### Work task
Dropping every picture, set down exactly the lines in the entries below, starting with the line with "để lại cặn." and going on through the line with "de K&V Ingeniería".

### Extracted page text data
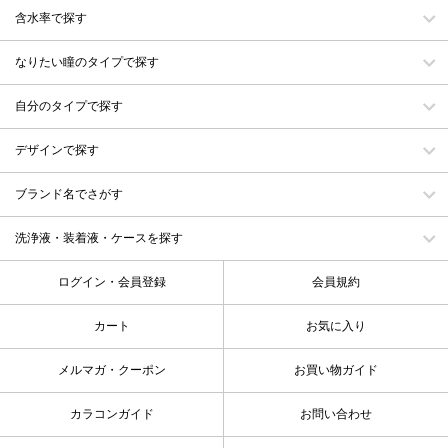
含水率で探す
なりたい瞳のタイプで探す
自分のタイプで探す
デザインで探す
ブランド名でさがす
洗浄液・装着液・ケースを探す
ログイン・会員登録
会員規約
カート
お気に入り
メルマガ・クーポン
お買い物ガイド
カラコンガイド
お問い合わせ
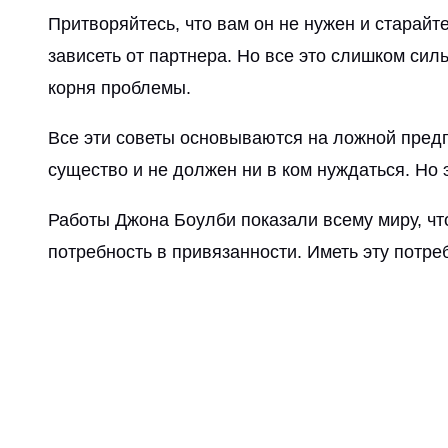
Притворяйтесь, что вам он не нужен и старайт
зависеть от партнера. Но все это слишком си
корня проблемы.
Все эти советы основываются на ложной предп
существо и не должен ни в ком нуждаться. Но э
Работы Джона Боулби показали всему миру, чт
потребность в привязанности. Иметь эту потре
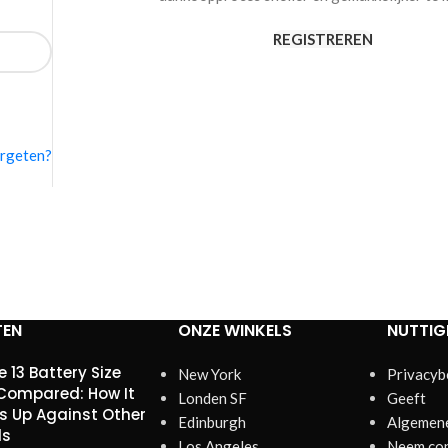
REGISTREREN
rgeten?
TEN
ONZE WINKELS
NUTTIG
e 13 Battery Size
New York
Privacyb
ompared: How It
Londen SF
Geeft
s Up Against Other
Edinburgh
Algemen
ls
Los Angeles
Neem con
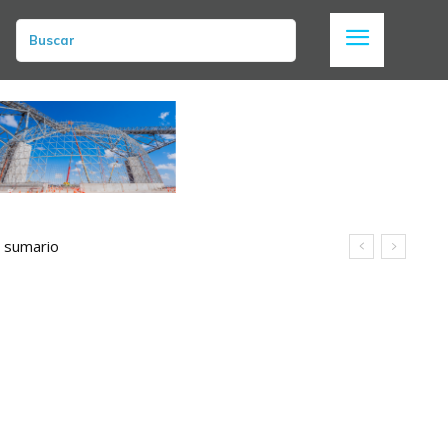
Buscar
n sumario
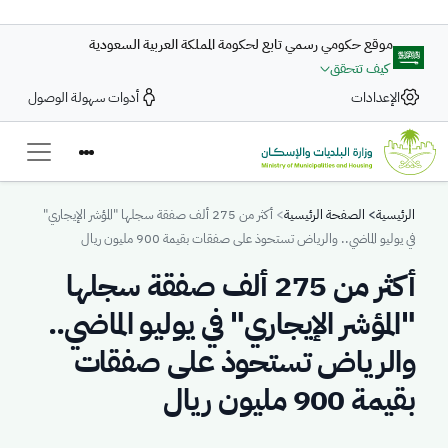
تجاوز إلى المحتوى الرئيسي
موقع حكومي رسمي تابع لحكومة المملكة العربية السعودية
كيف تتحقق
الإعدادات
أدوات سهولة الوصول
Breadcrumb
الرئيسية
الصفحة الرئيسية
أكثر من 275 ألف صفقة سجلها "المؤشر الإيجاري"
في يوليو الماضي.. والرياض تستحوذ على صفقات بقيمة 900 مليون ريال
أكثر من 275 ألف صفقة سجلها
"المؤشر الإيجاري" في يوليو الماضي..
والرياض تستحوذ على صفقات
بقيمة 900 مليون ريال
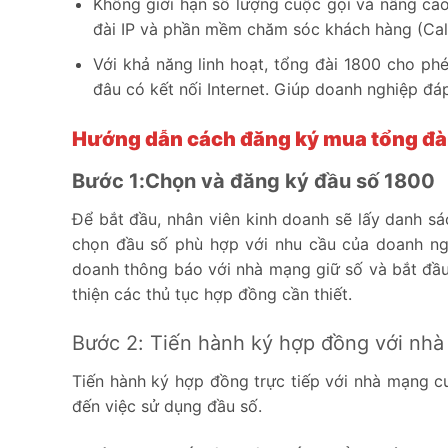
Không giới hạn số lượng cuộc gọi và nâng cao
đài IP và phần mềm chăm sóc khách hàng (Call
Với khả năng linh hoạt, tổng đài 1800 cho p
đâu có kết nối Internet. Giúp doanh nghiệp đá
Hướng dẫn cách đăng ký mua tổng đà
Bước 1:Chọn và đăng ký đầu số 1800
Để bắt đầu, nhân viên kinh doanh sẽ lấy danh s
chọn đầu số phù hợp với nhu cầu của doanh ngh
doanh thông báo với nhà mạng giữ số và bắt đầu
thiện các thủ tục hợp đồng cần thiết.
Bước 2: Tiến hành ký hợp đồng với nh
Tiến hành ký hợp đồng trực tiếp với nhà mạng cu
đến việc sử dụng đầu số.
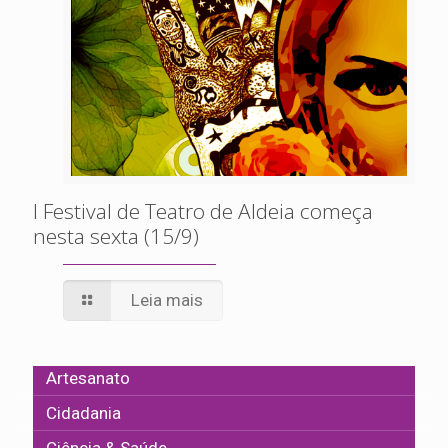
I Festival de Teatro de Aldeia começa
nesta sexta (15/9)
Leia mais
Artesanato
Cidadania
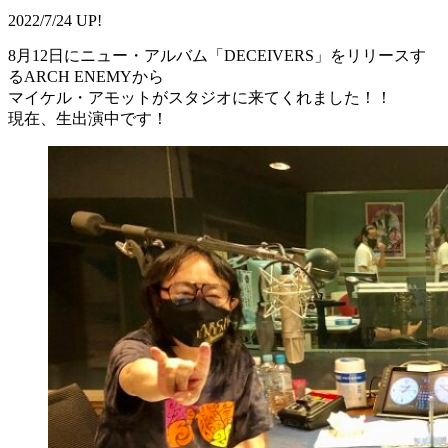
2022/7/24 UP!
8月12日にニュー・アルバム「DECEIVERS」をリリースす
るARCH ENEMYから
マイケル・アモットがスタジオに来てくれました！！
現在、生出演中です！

* * *

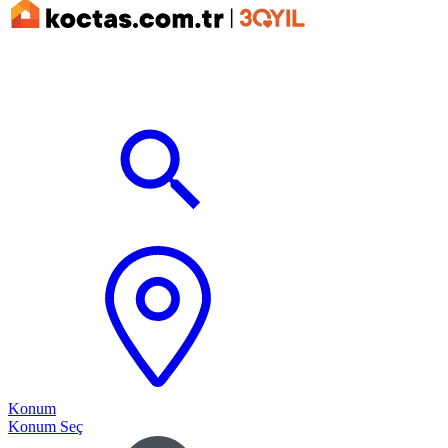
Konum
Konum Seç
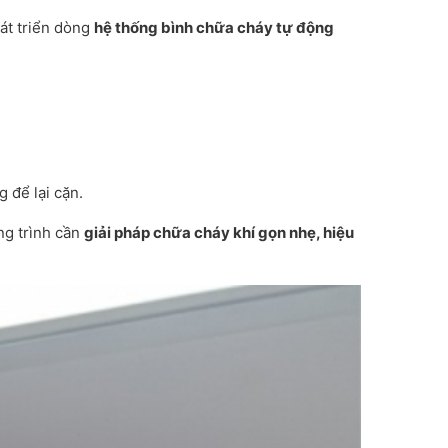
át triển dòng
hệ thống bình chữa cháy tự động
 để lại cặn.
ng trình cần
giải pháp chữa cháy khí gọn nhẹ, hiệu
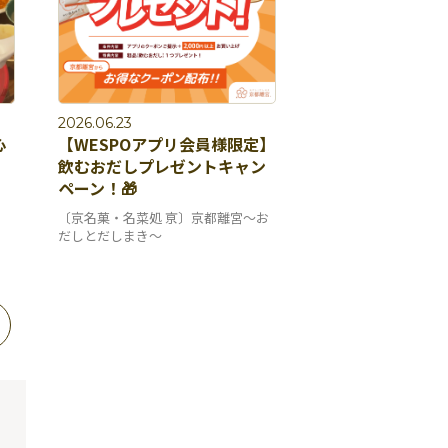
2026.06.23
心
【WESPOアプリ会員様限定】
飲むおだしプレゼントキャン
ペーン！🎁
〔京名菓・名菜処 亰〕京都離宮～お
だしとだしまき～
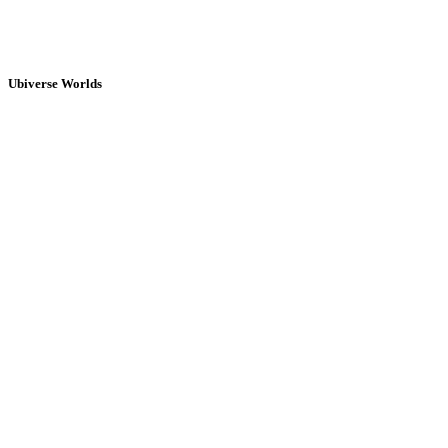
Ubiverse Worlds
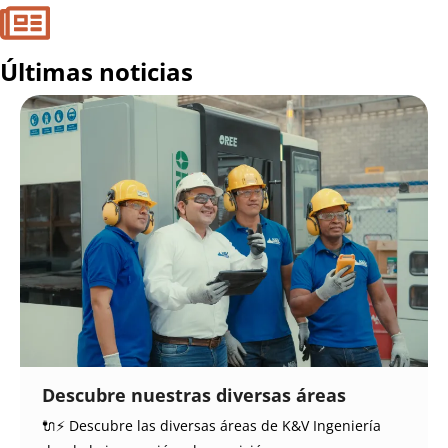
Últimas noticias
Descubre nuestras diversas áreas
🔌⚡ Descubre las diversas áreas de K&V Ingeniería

...

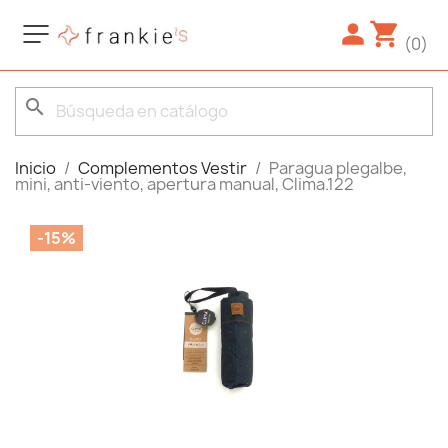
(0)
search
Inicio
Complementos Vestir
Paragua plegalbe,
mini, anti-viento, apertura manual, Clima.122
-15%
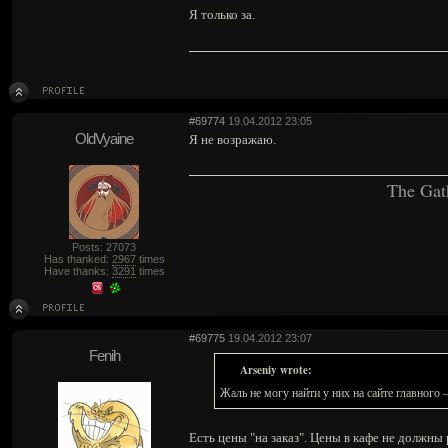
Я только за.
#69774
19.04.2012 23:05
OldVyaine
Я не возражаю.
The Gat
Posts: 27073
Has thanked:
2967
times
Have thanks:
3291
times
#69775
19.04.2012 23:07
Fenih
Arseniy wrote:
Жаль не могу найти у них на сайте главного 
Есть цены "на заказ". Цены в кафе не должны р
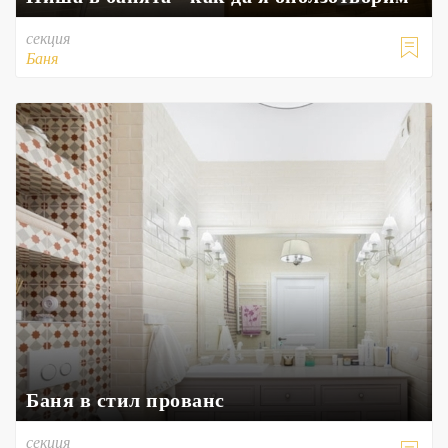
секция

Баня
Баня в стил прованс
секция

### Task answer
 để lại cặn.
ng trình cần
giải pháp chữa cháy khí gọn nhẹ, hiệu
2026.06.23
心
【WESPOアプリ会員様限定】
飲むおだしプレゼントキャン
ペーン！🎁
〔京名菓・名菜処 亰〕京都離宮～お
だしとだしまき～
Ubiverse Worlds
Últimas noticias
Descubre nuestras diversas áreas
🔌⚡ Descubre las diversas áreas de K&V Ingeniería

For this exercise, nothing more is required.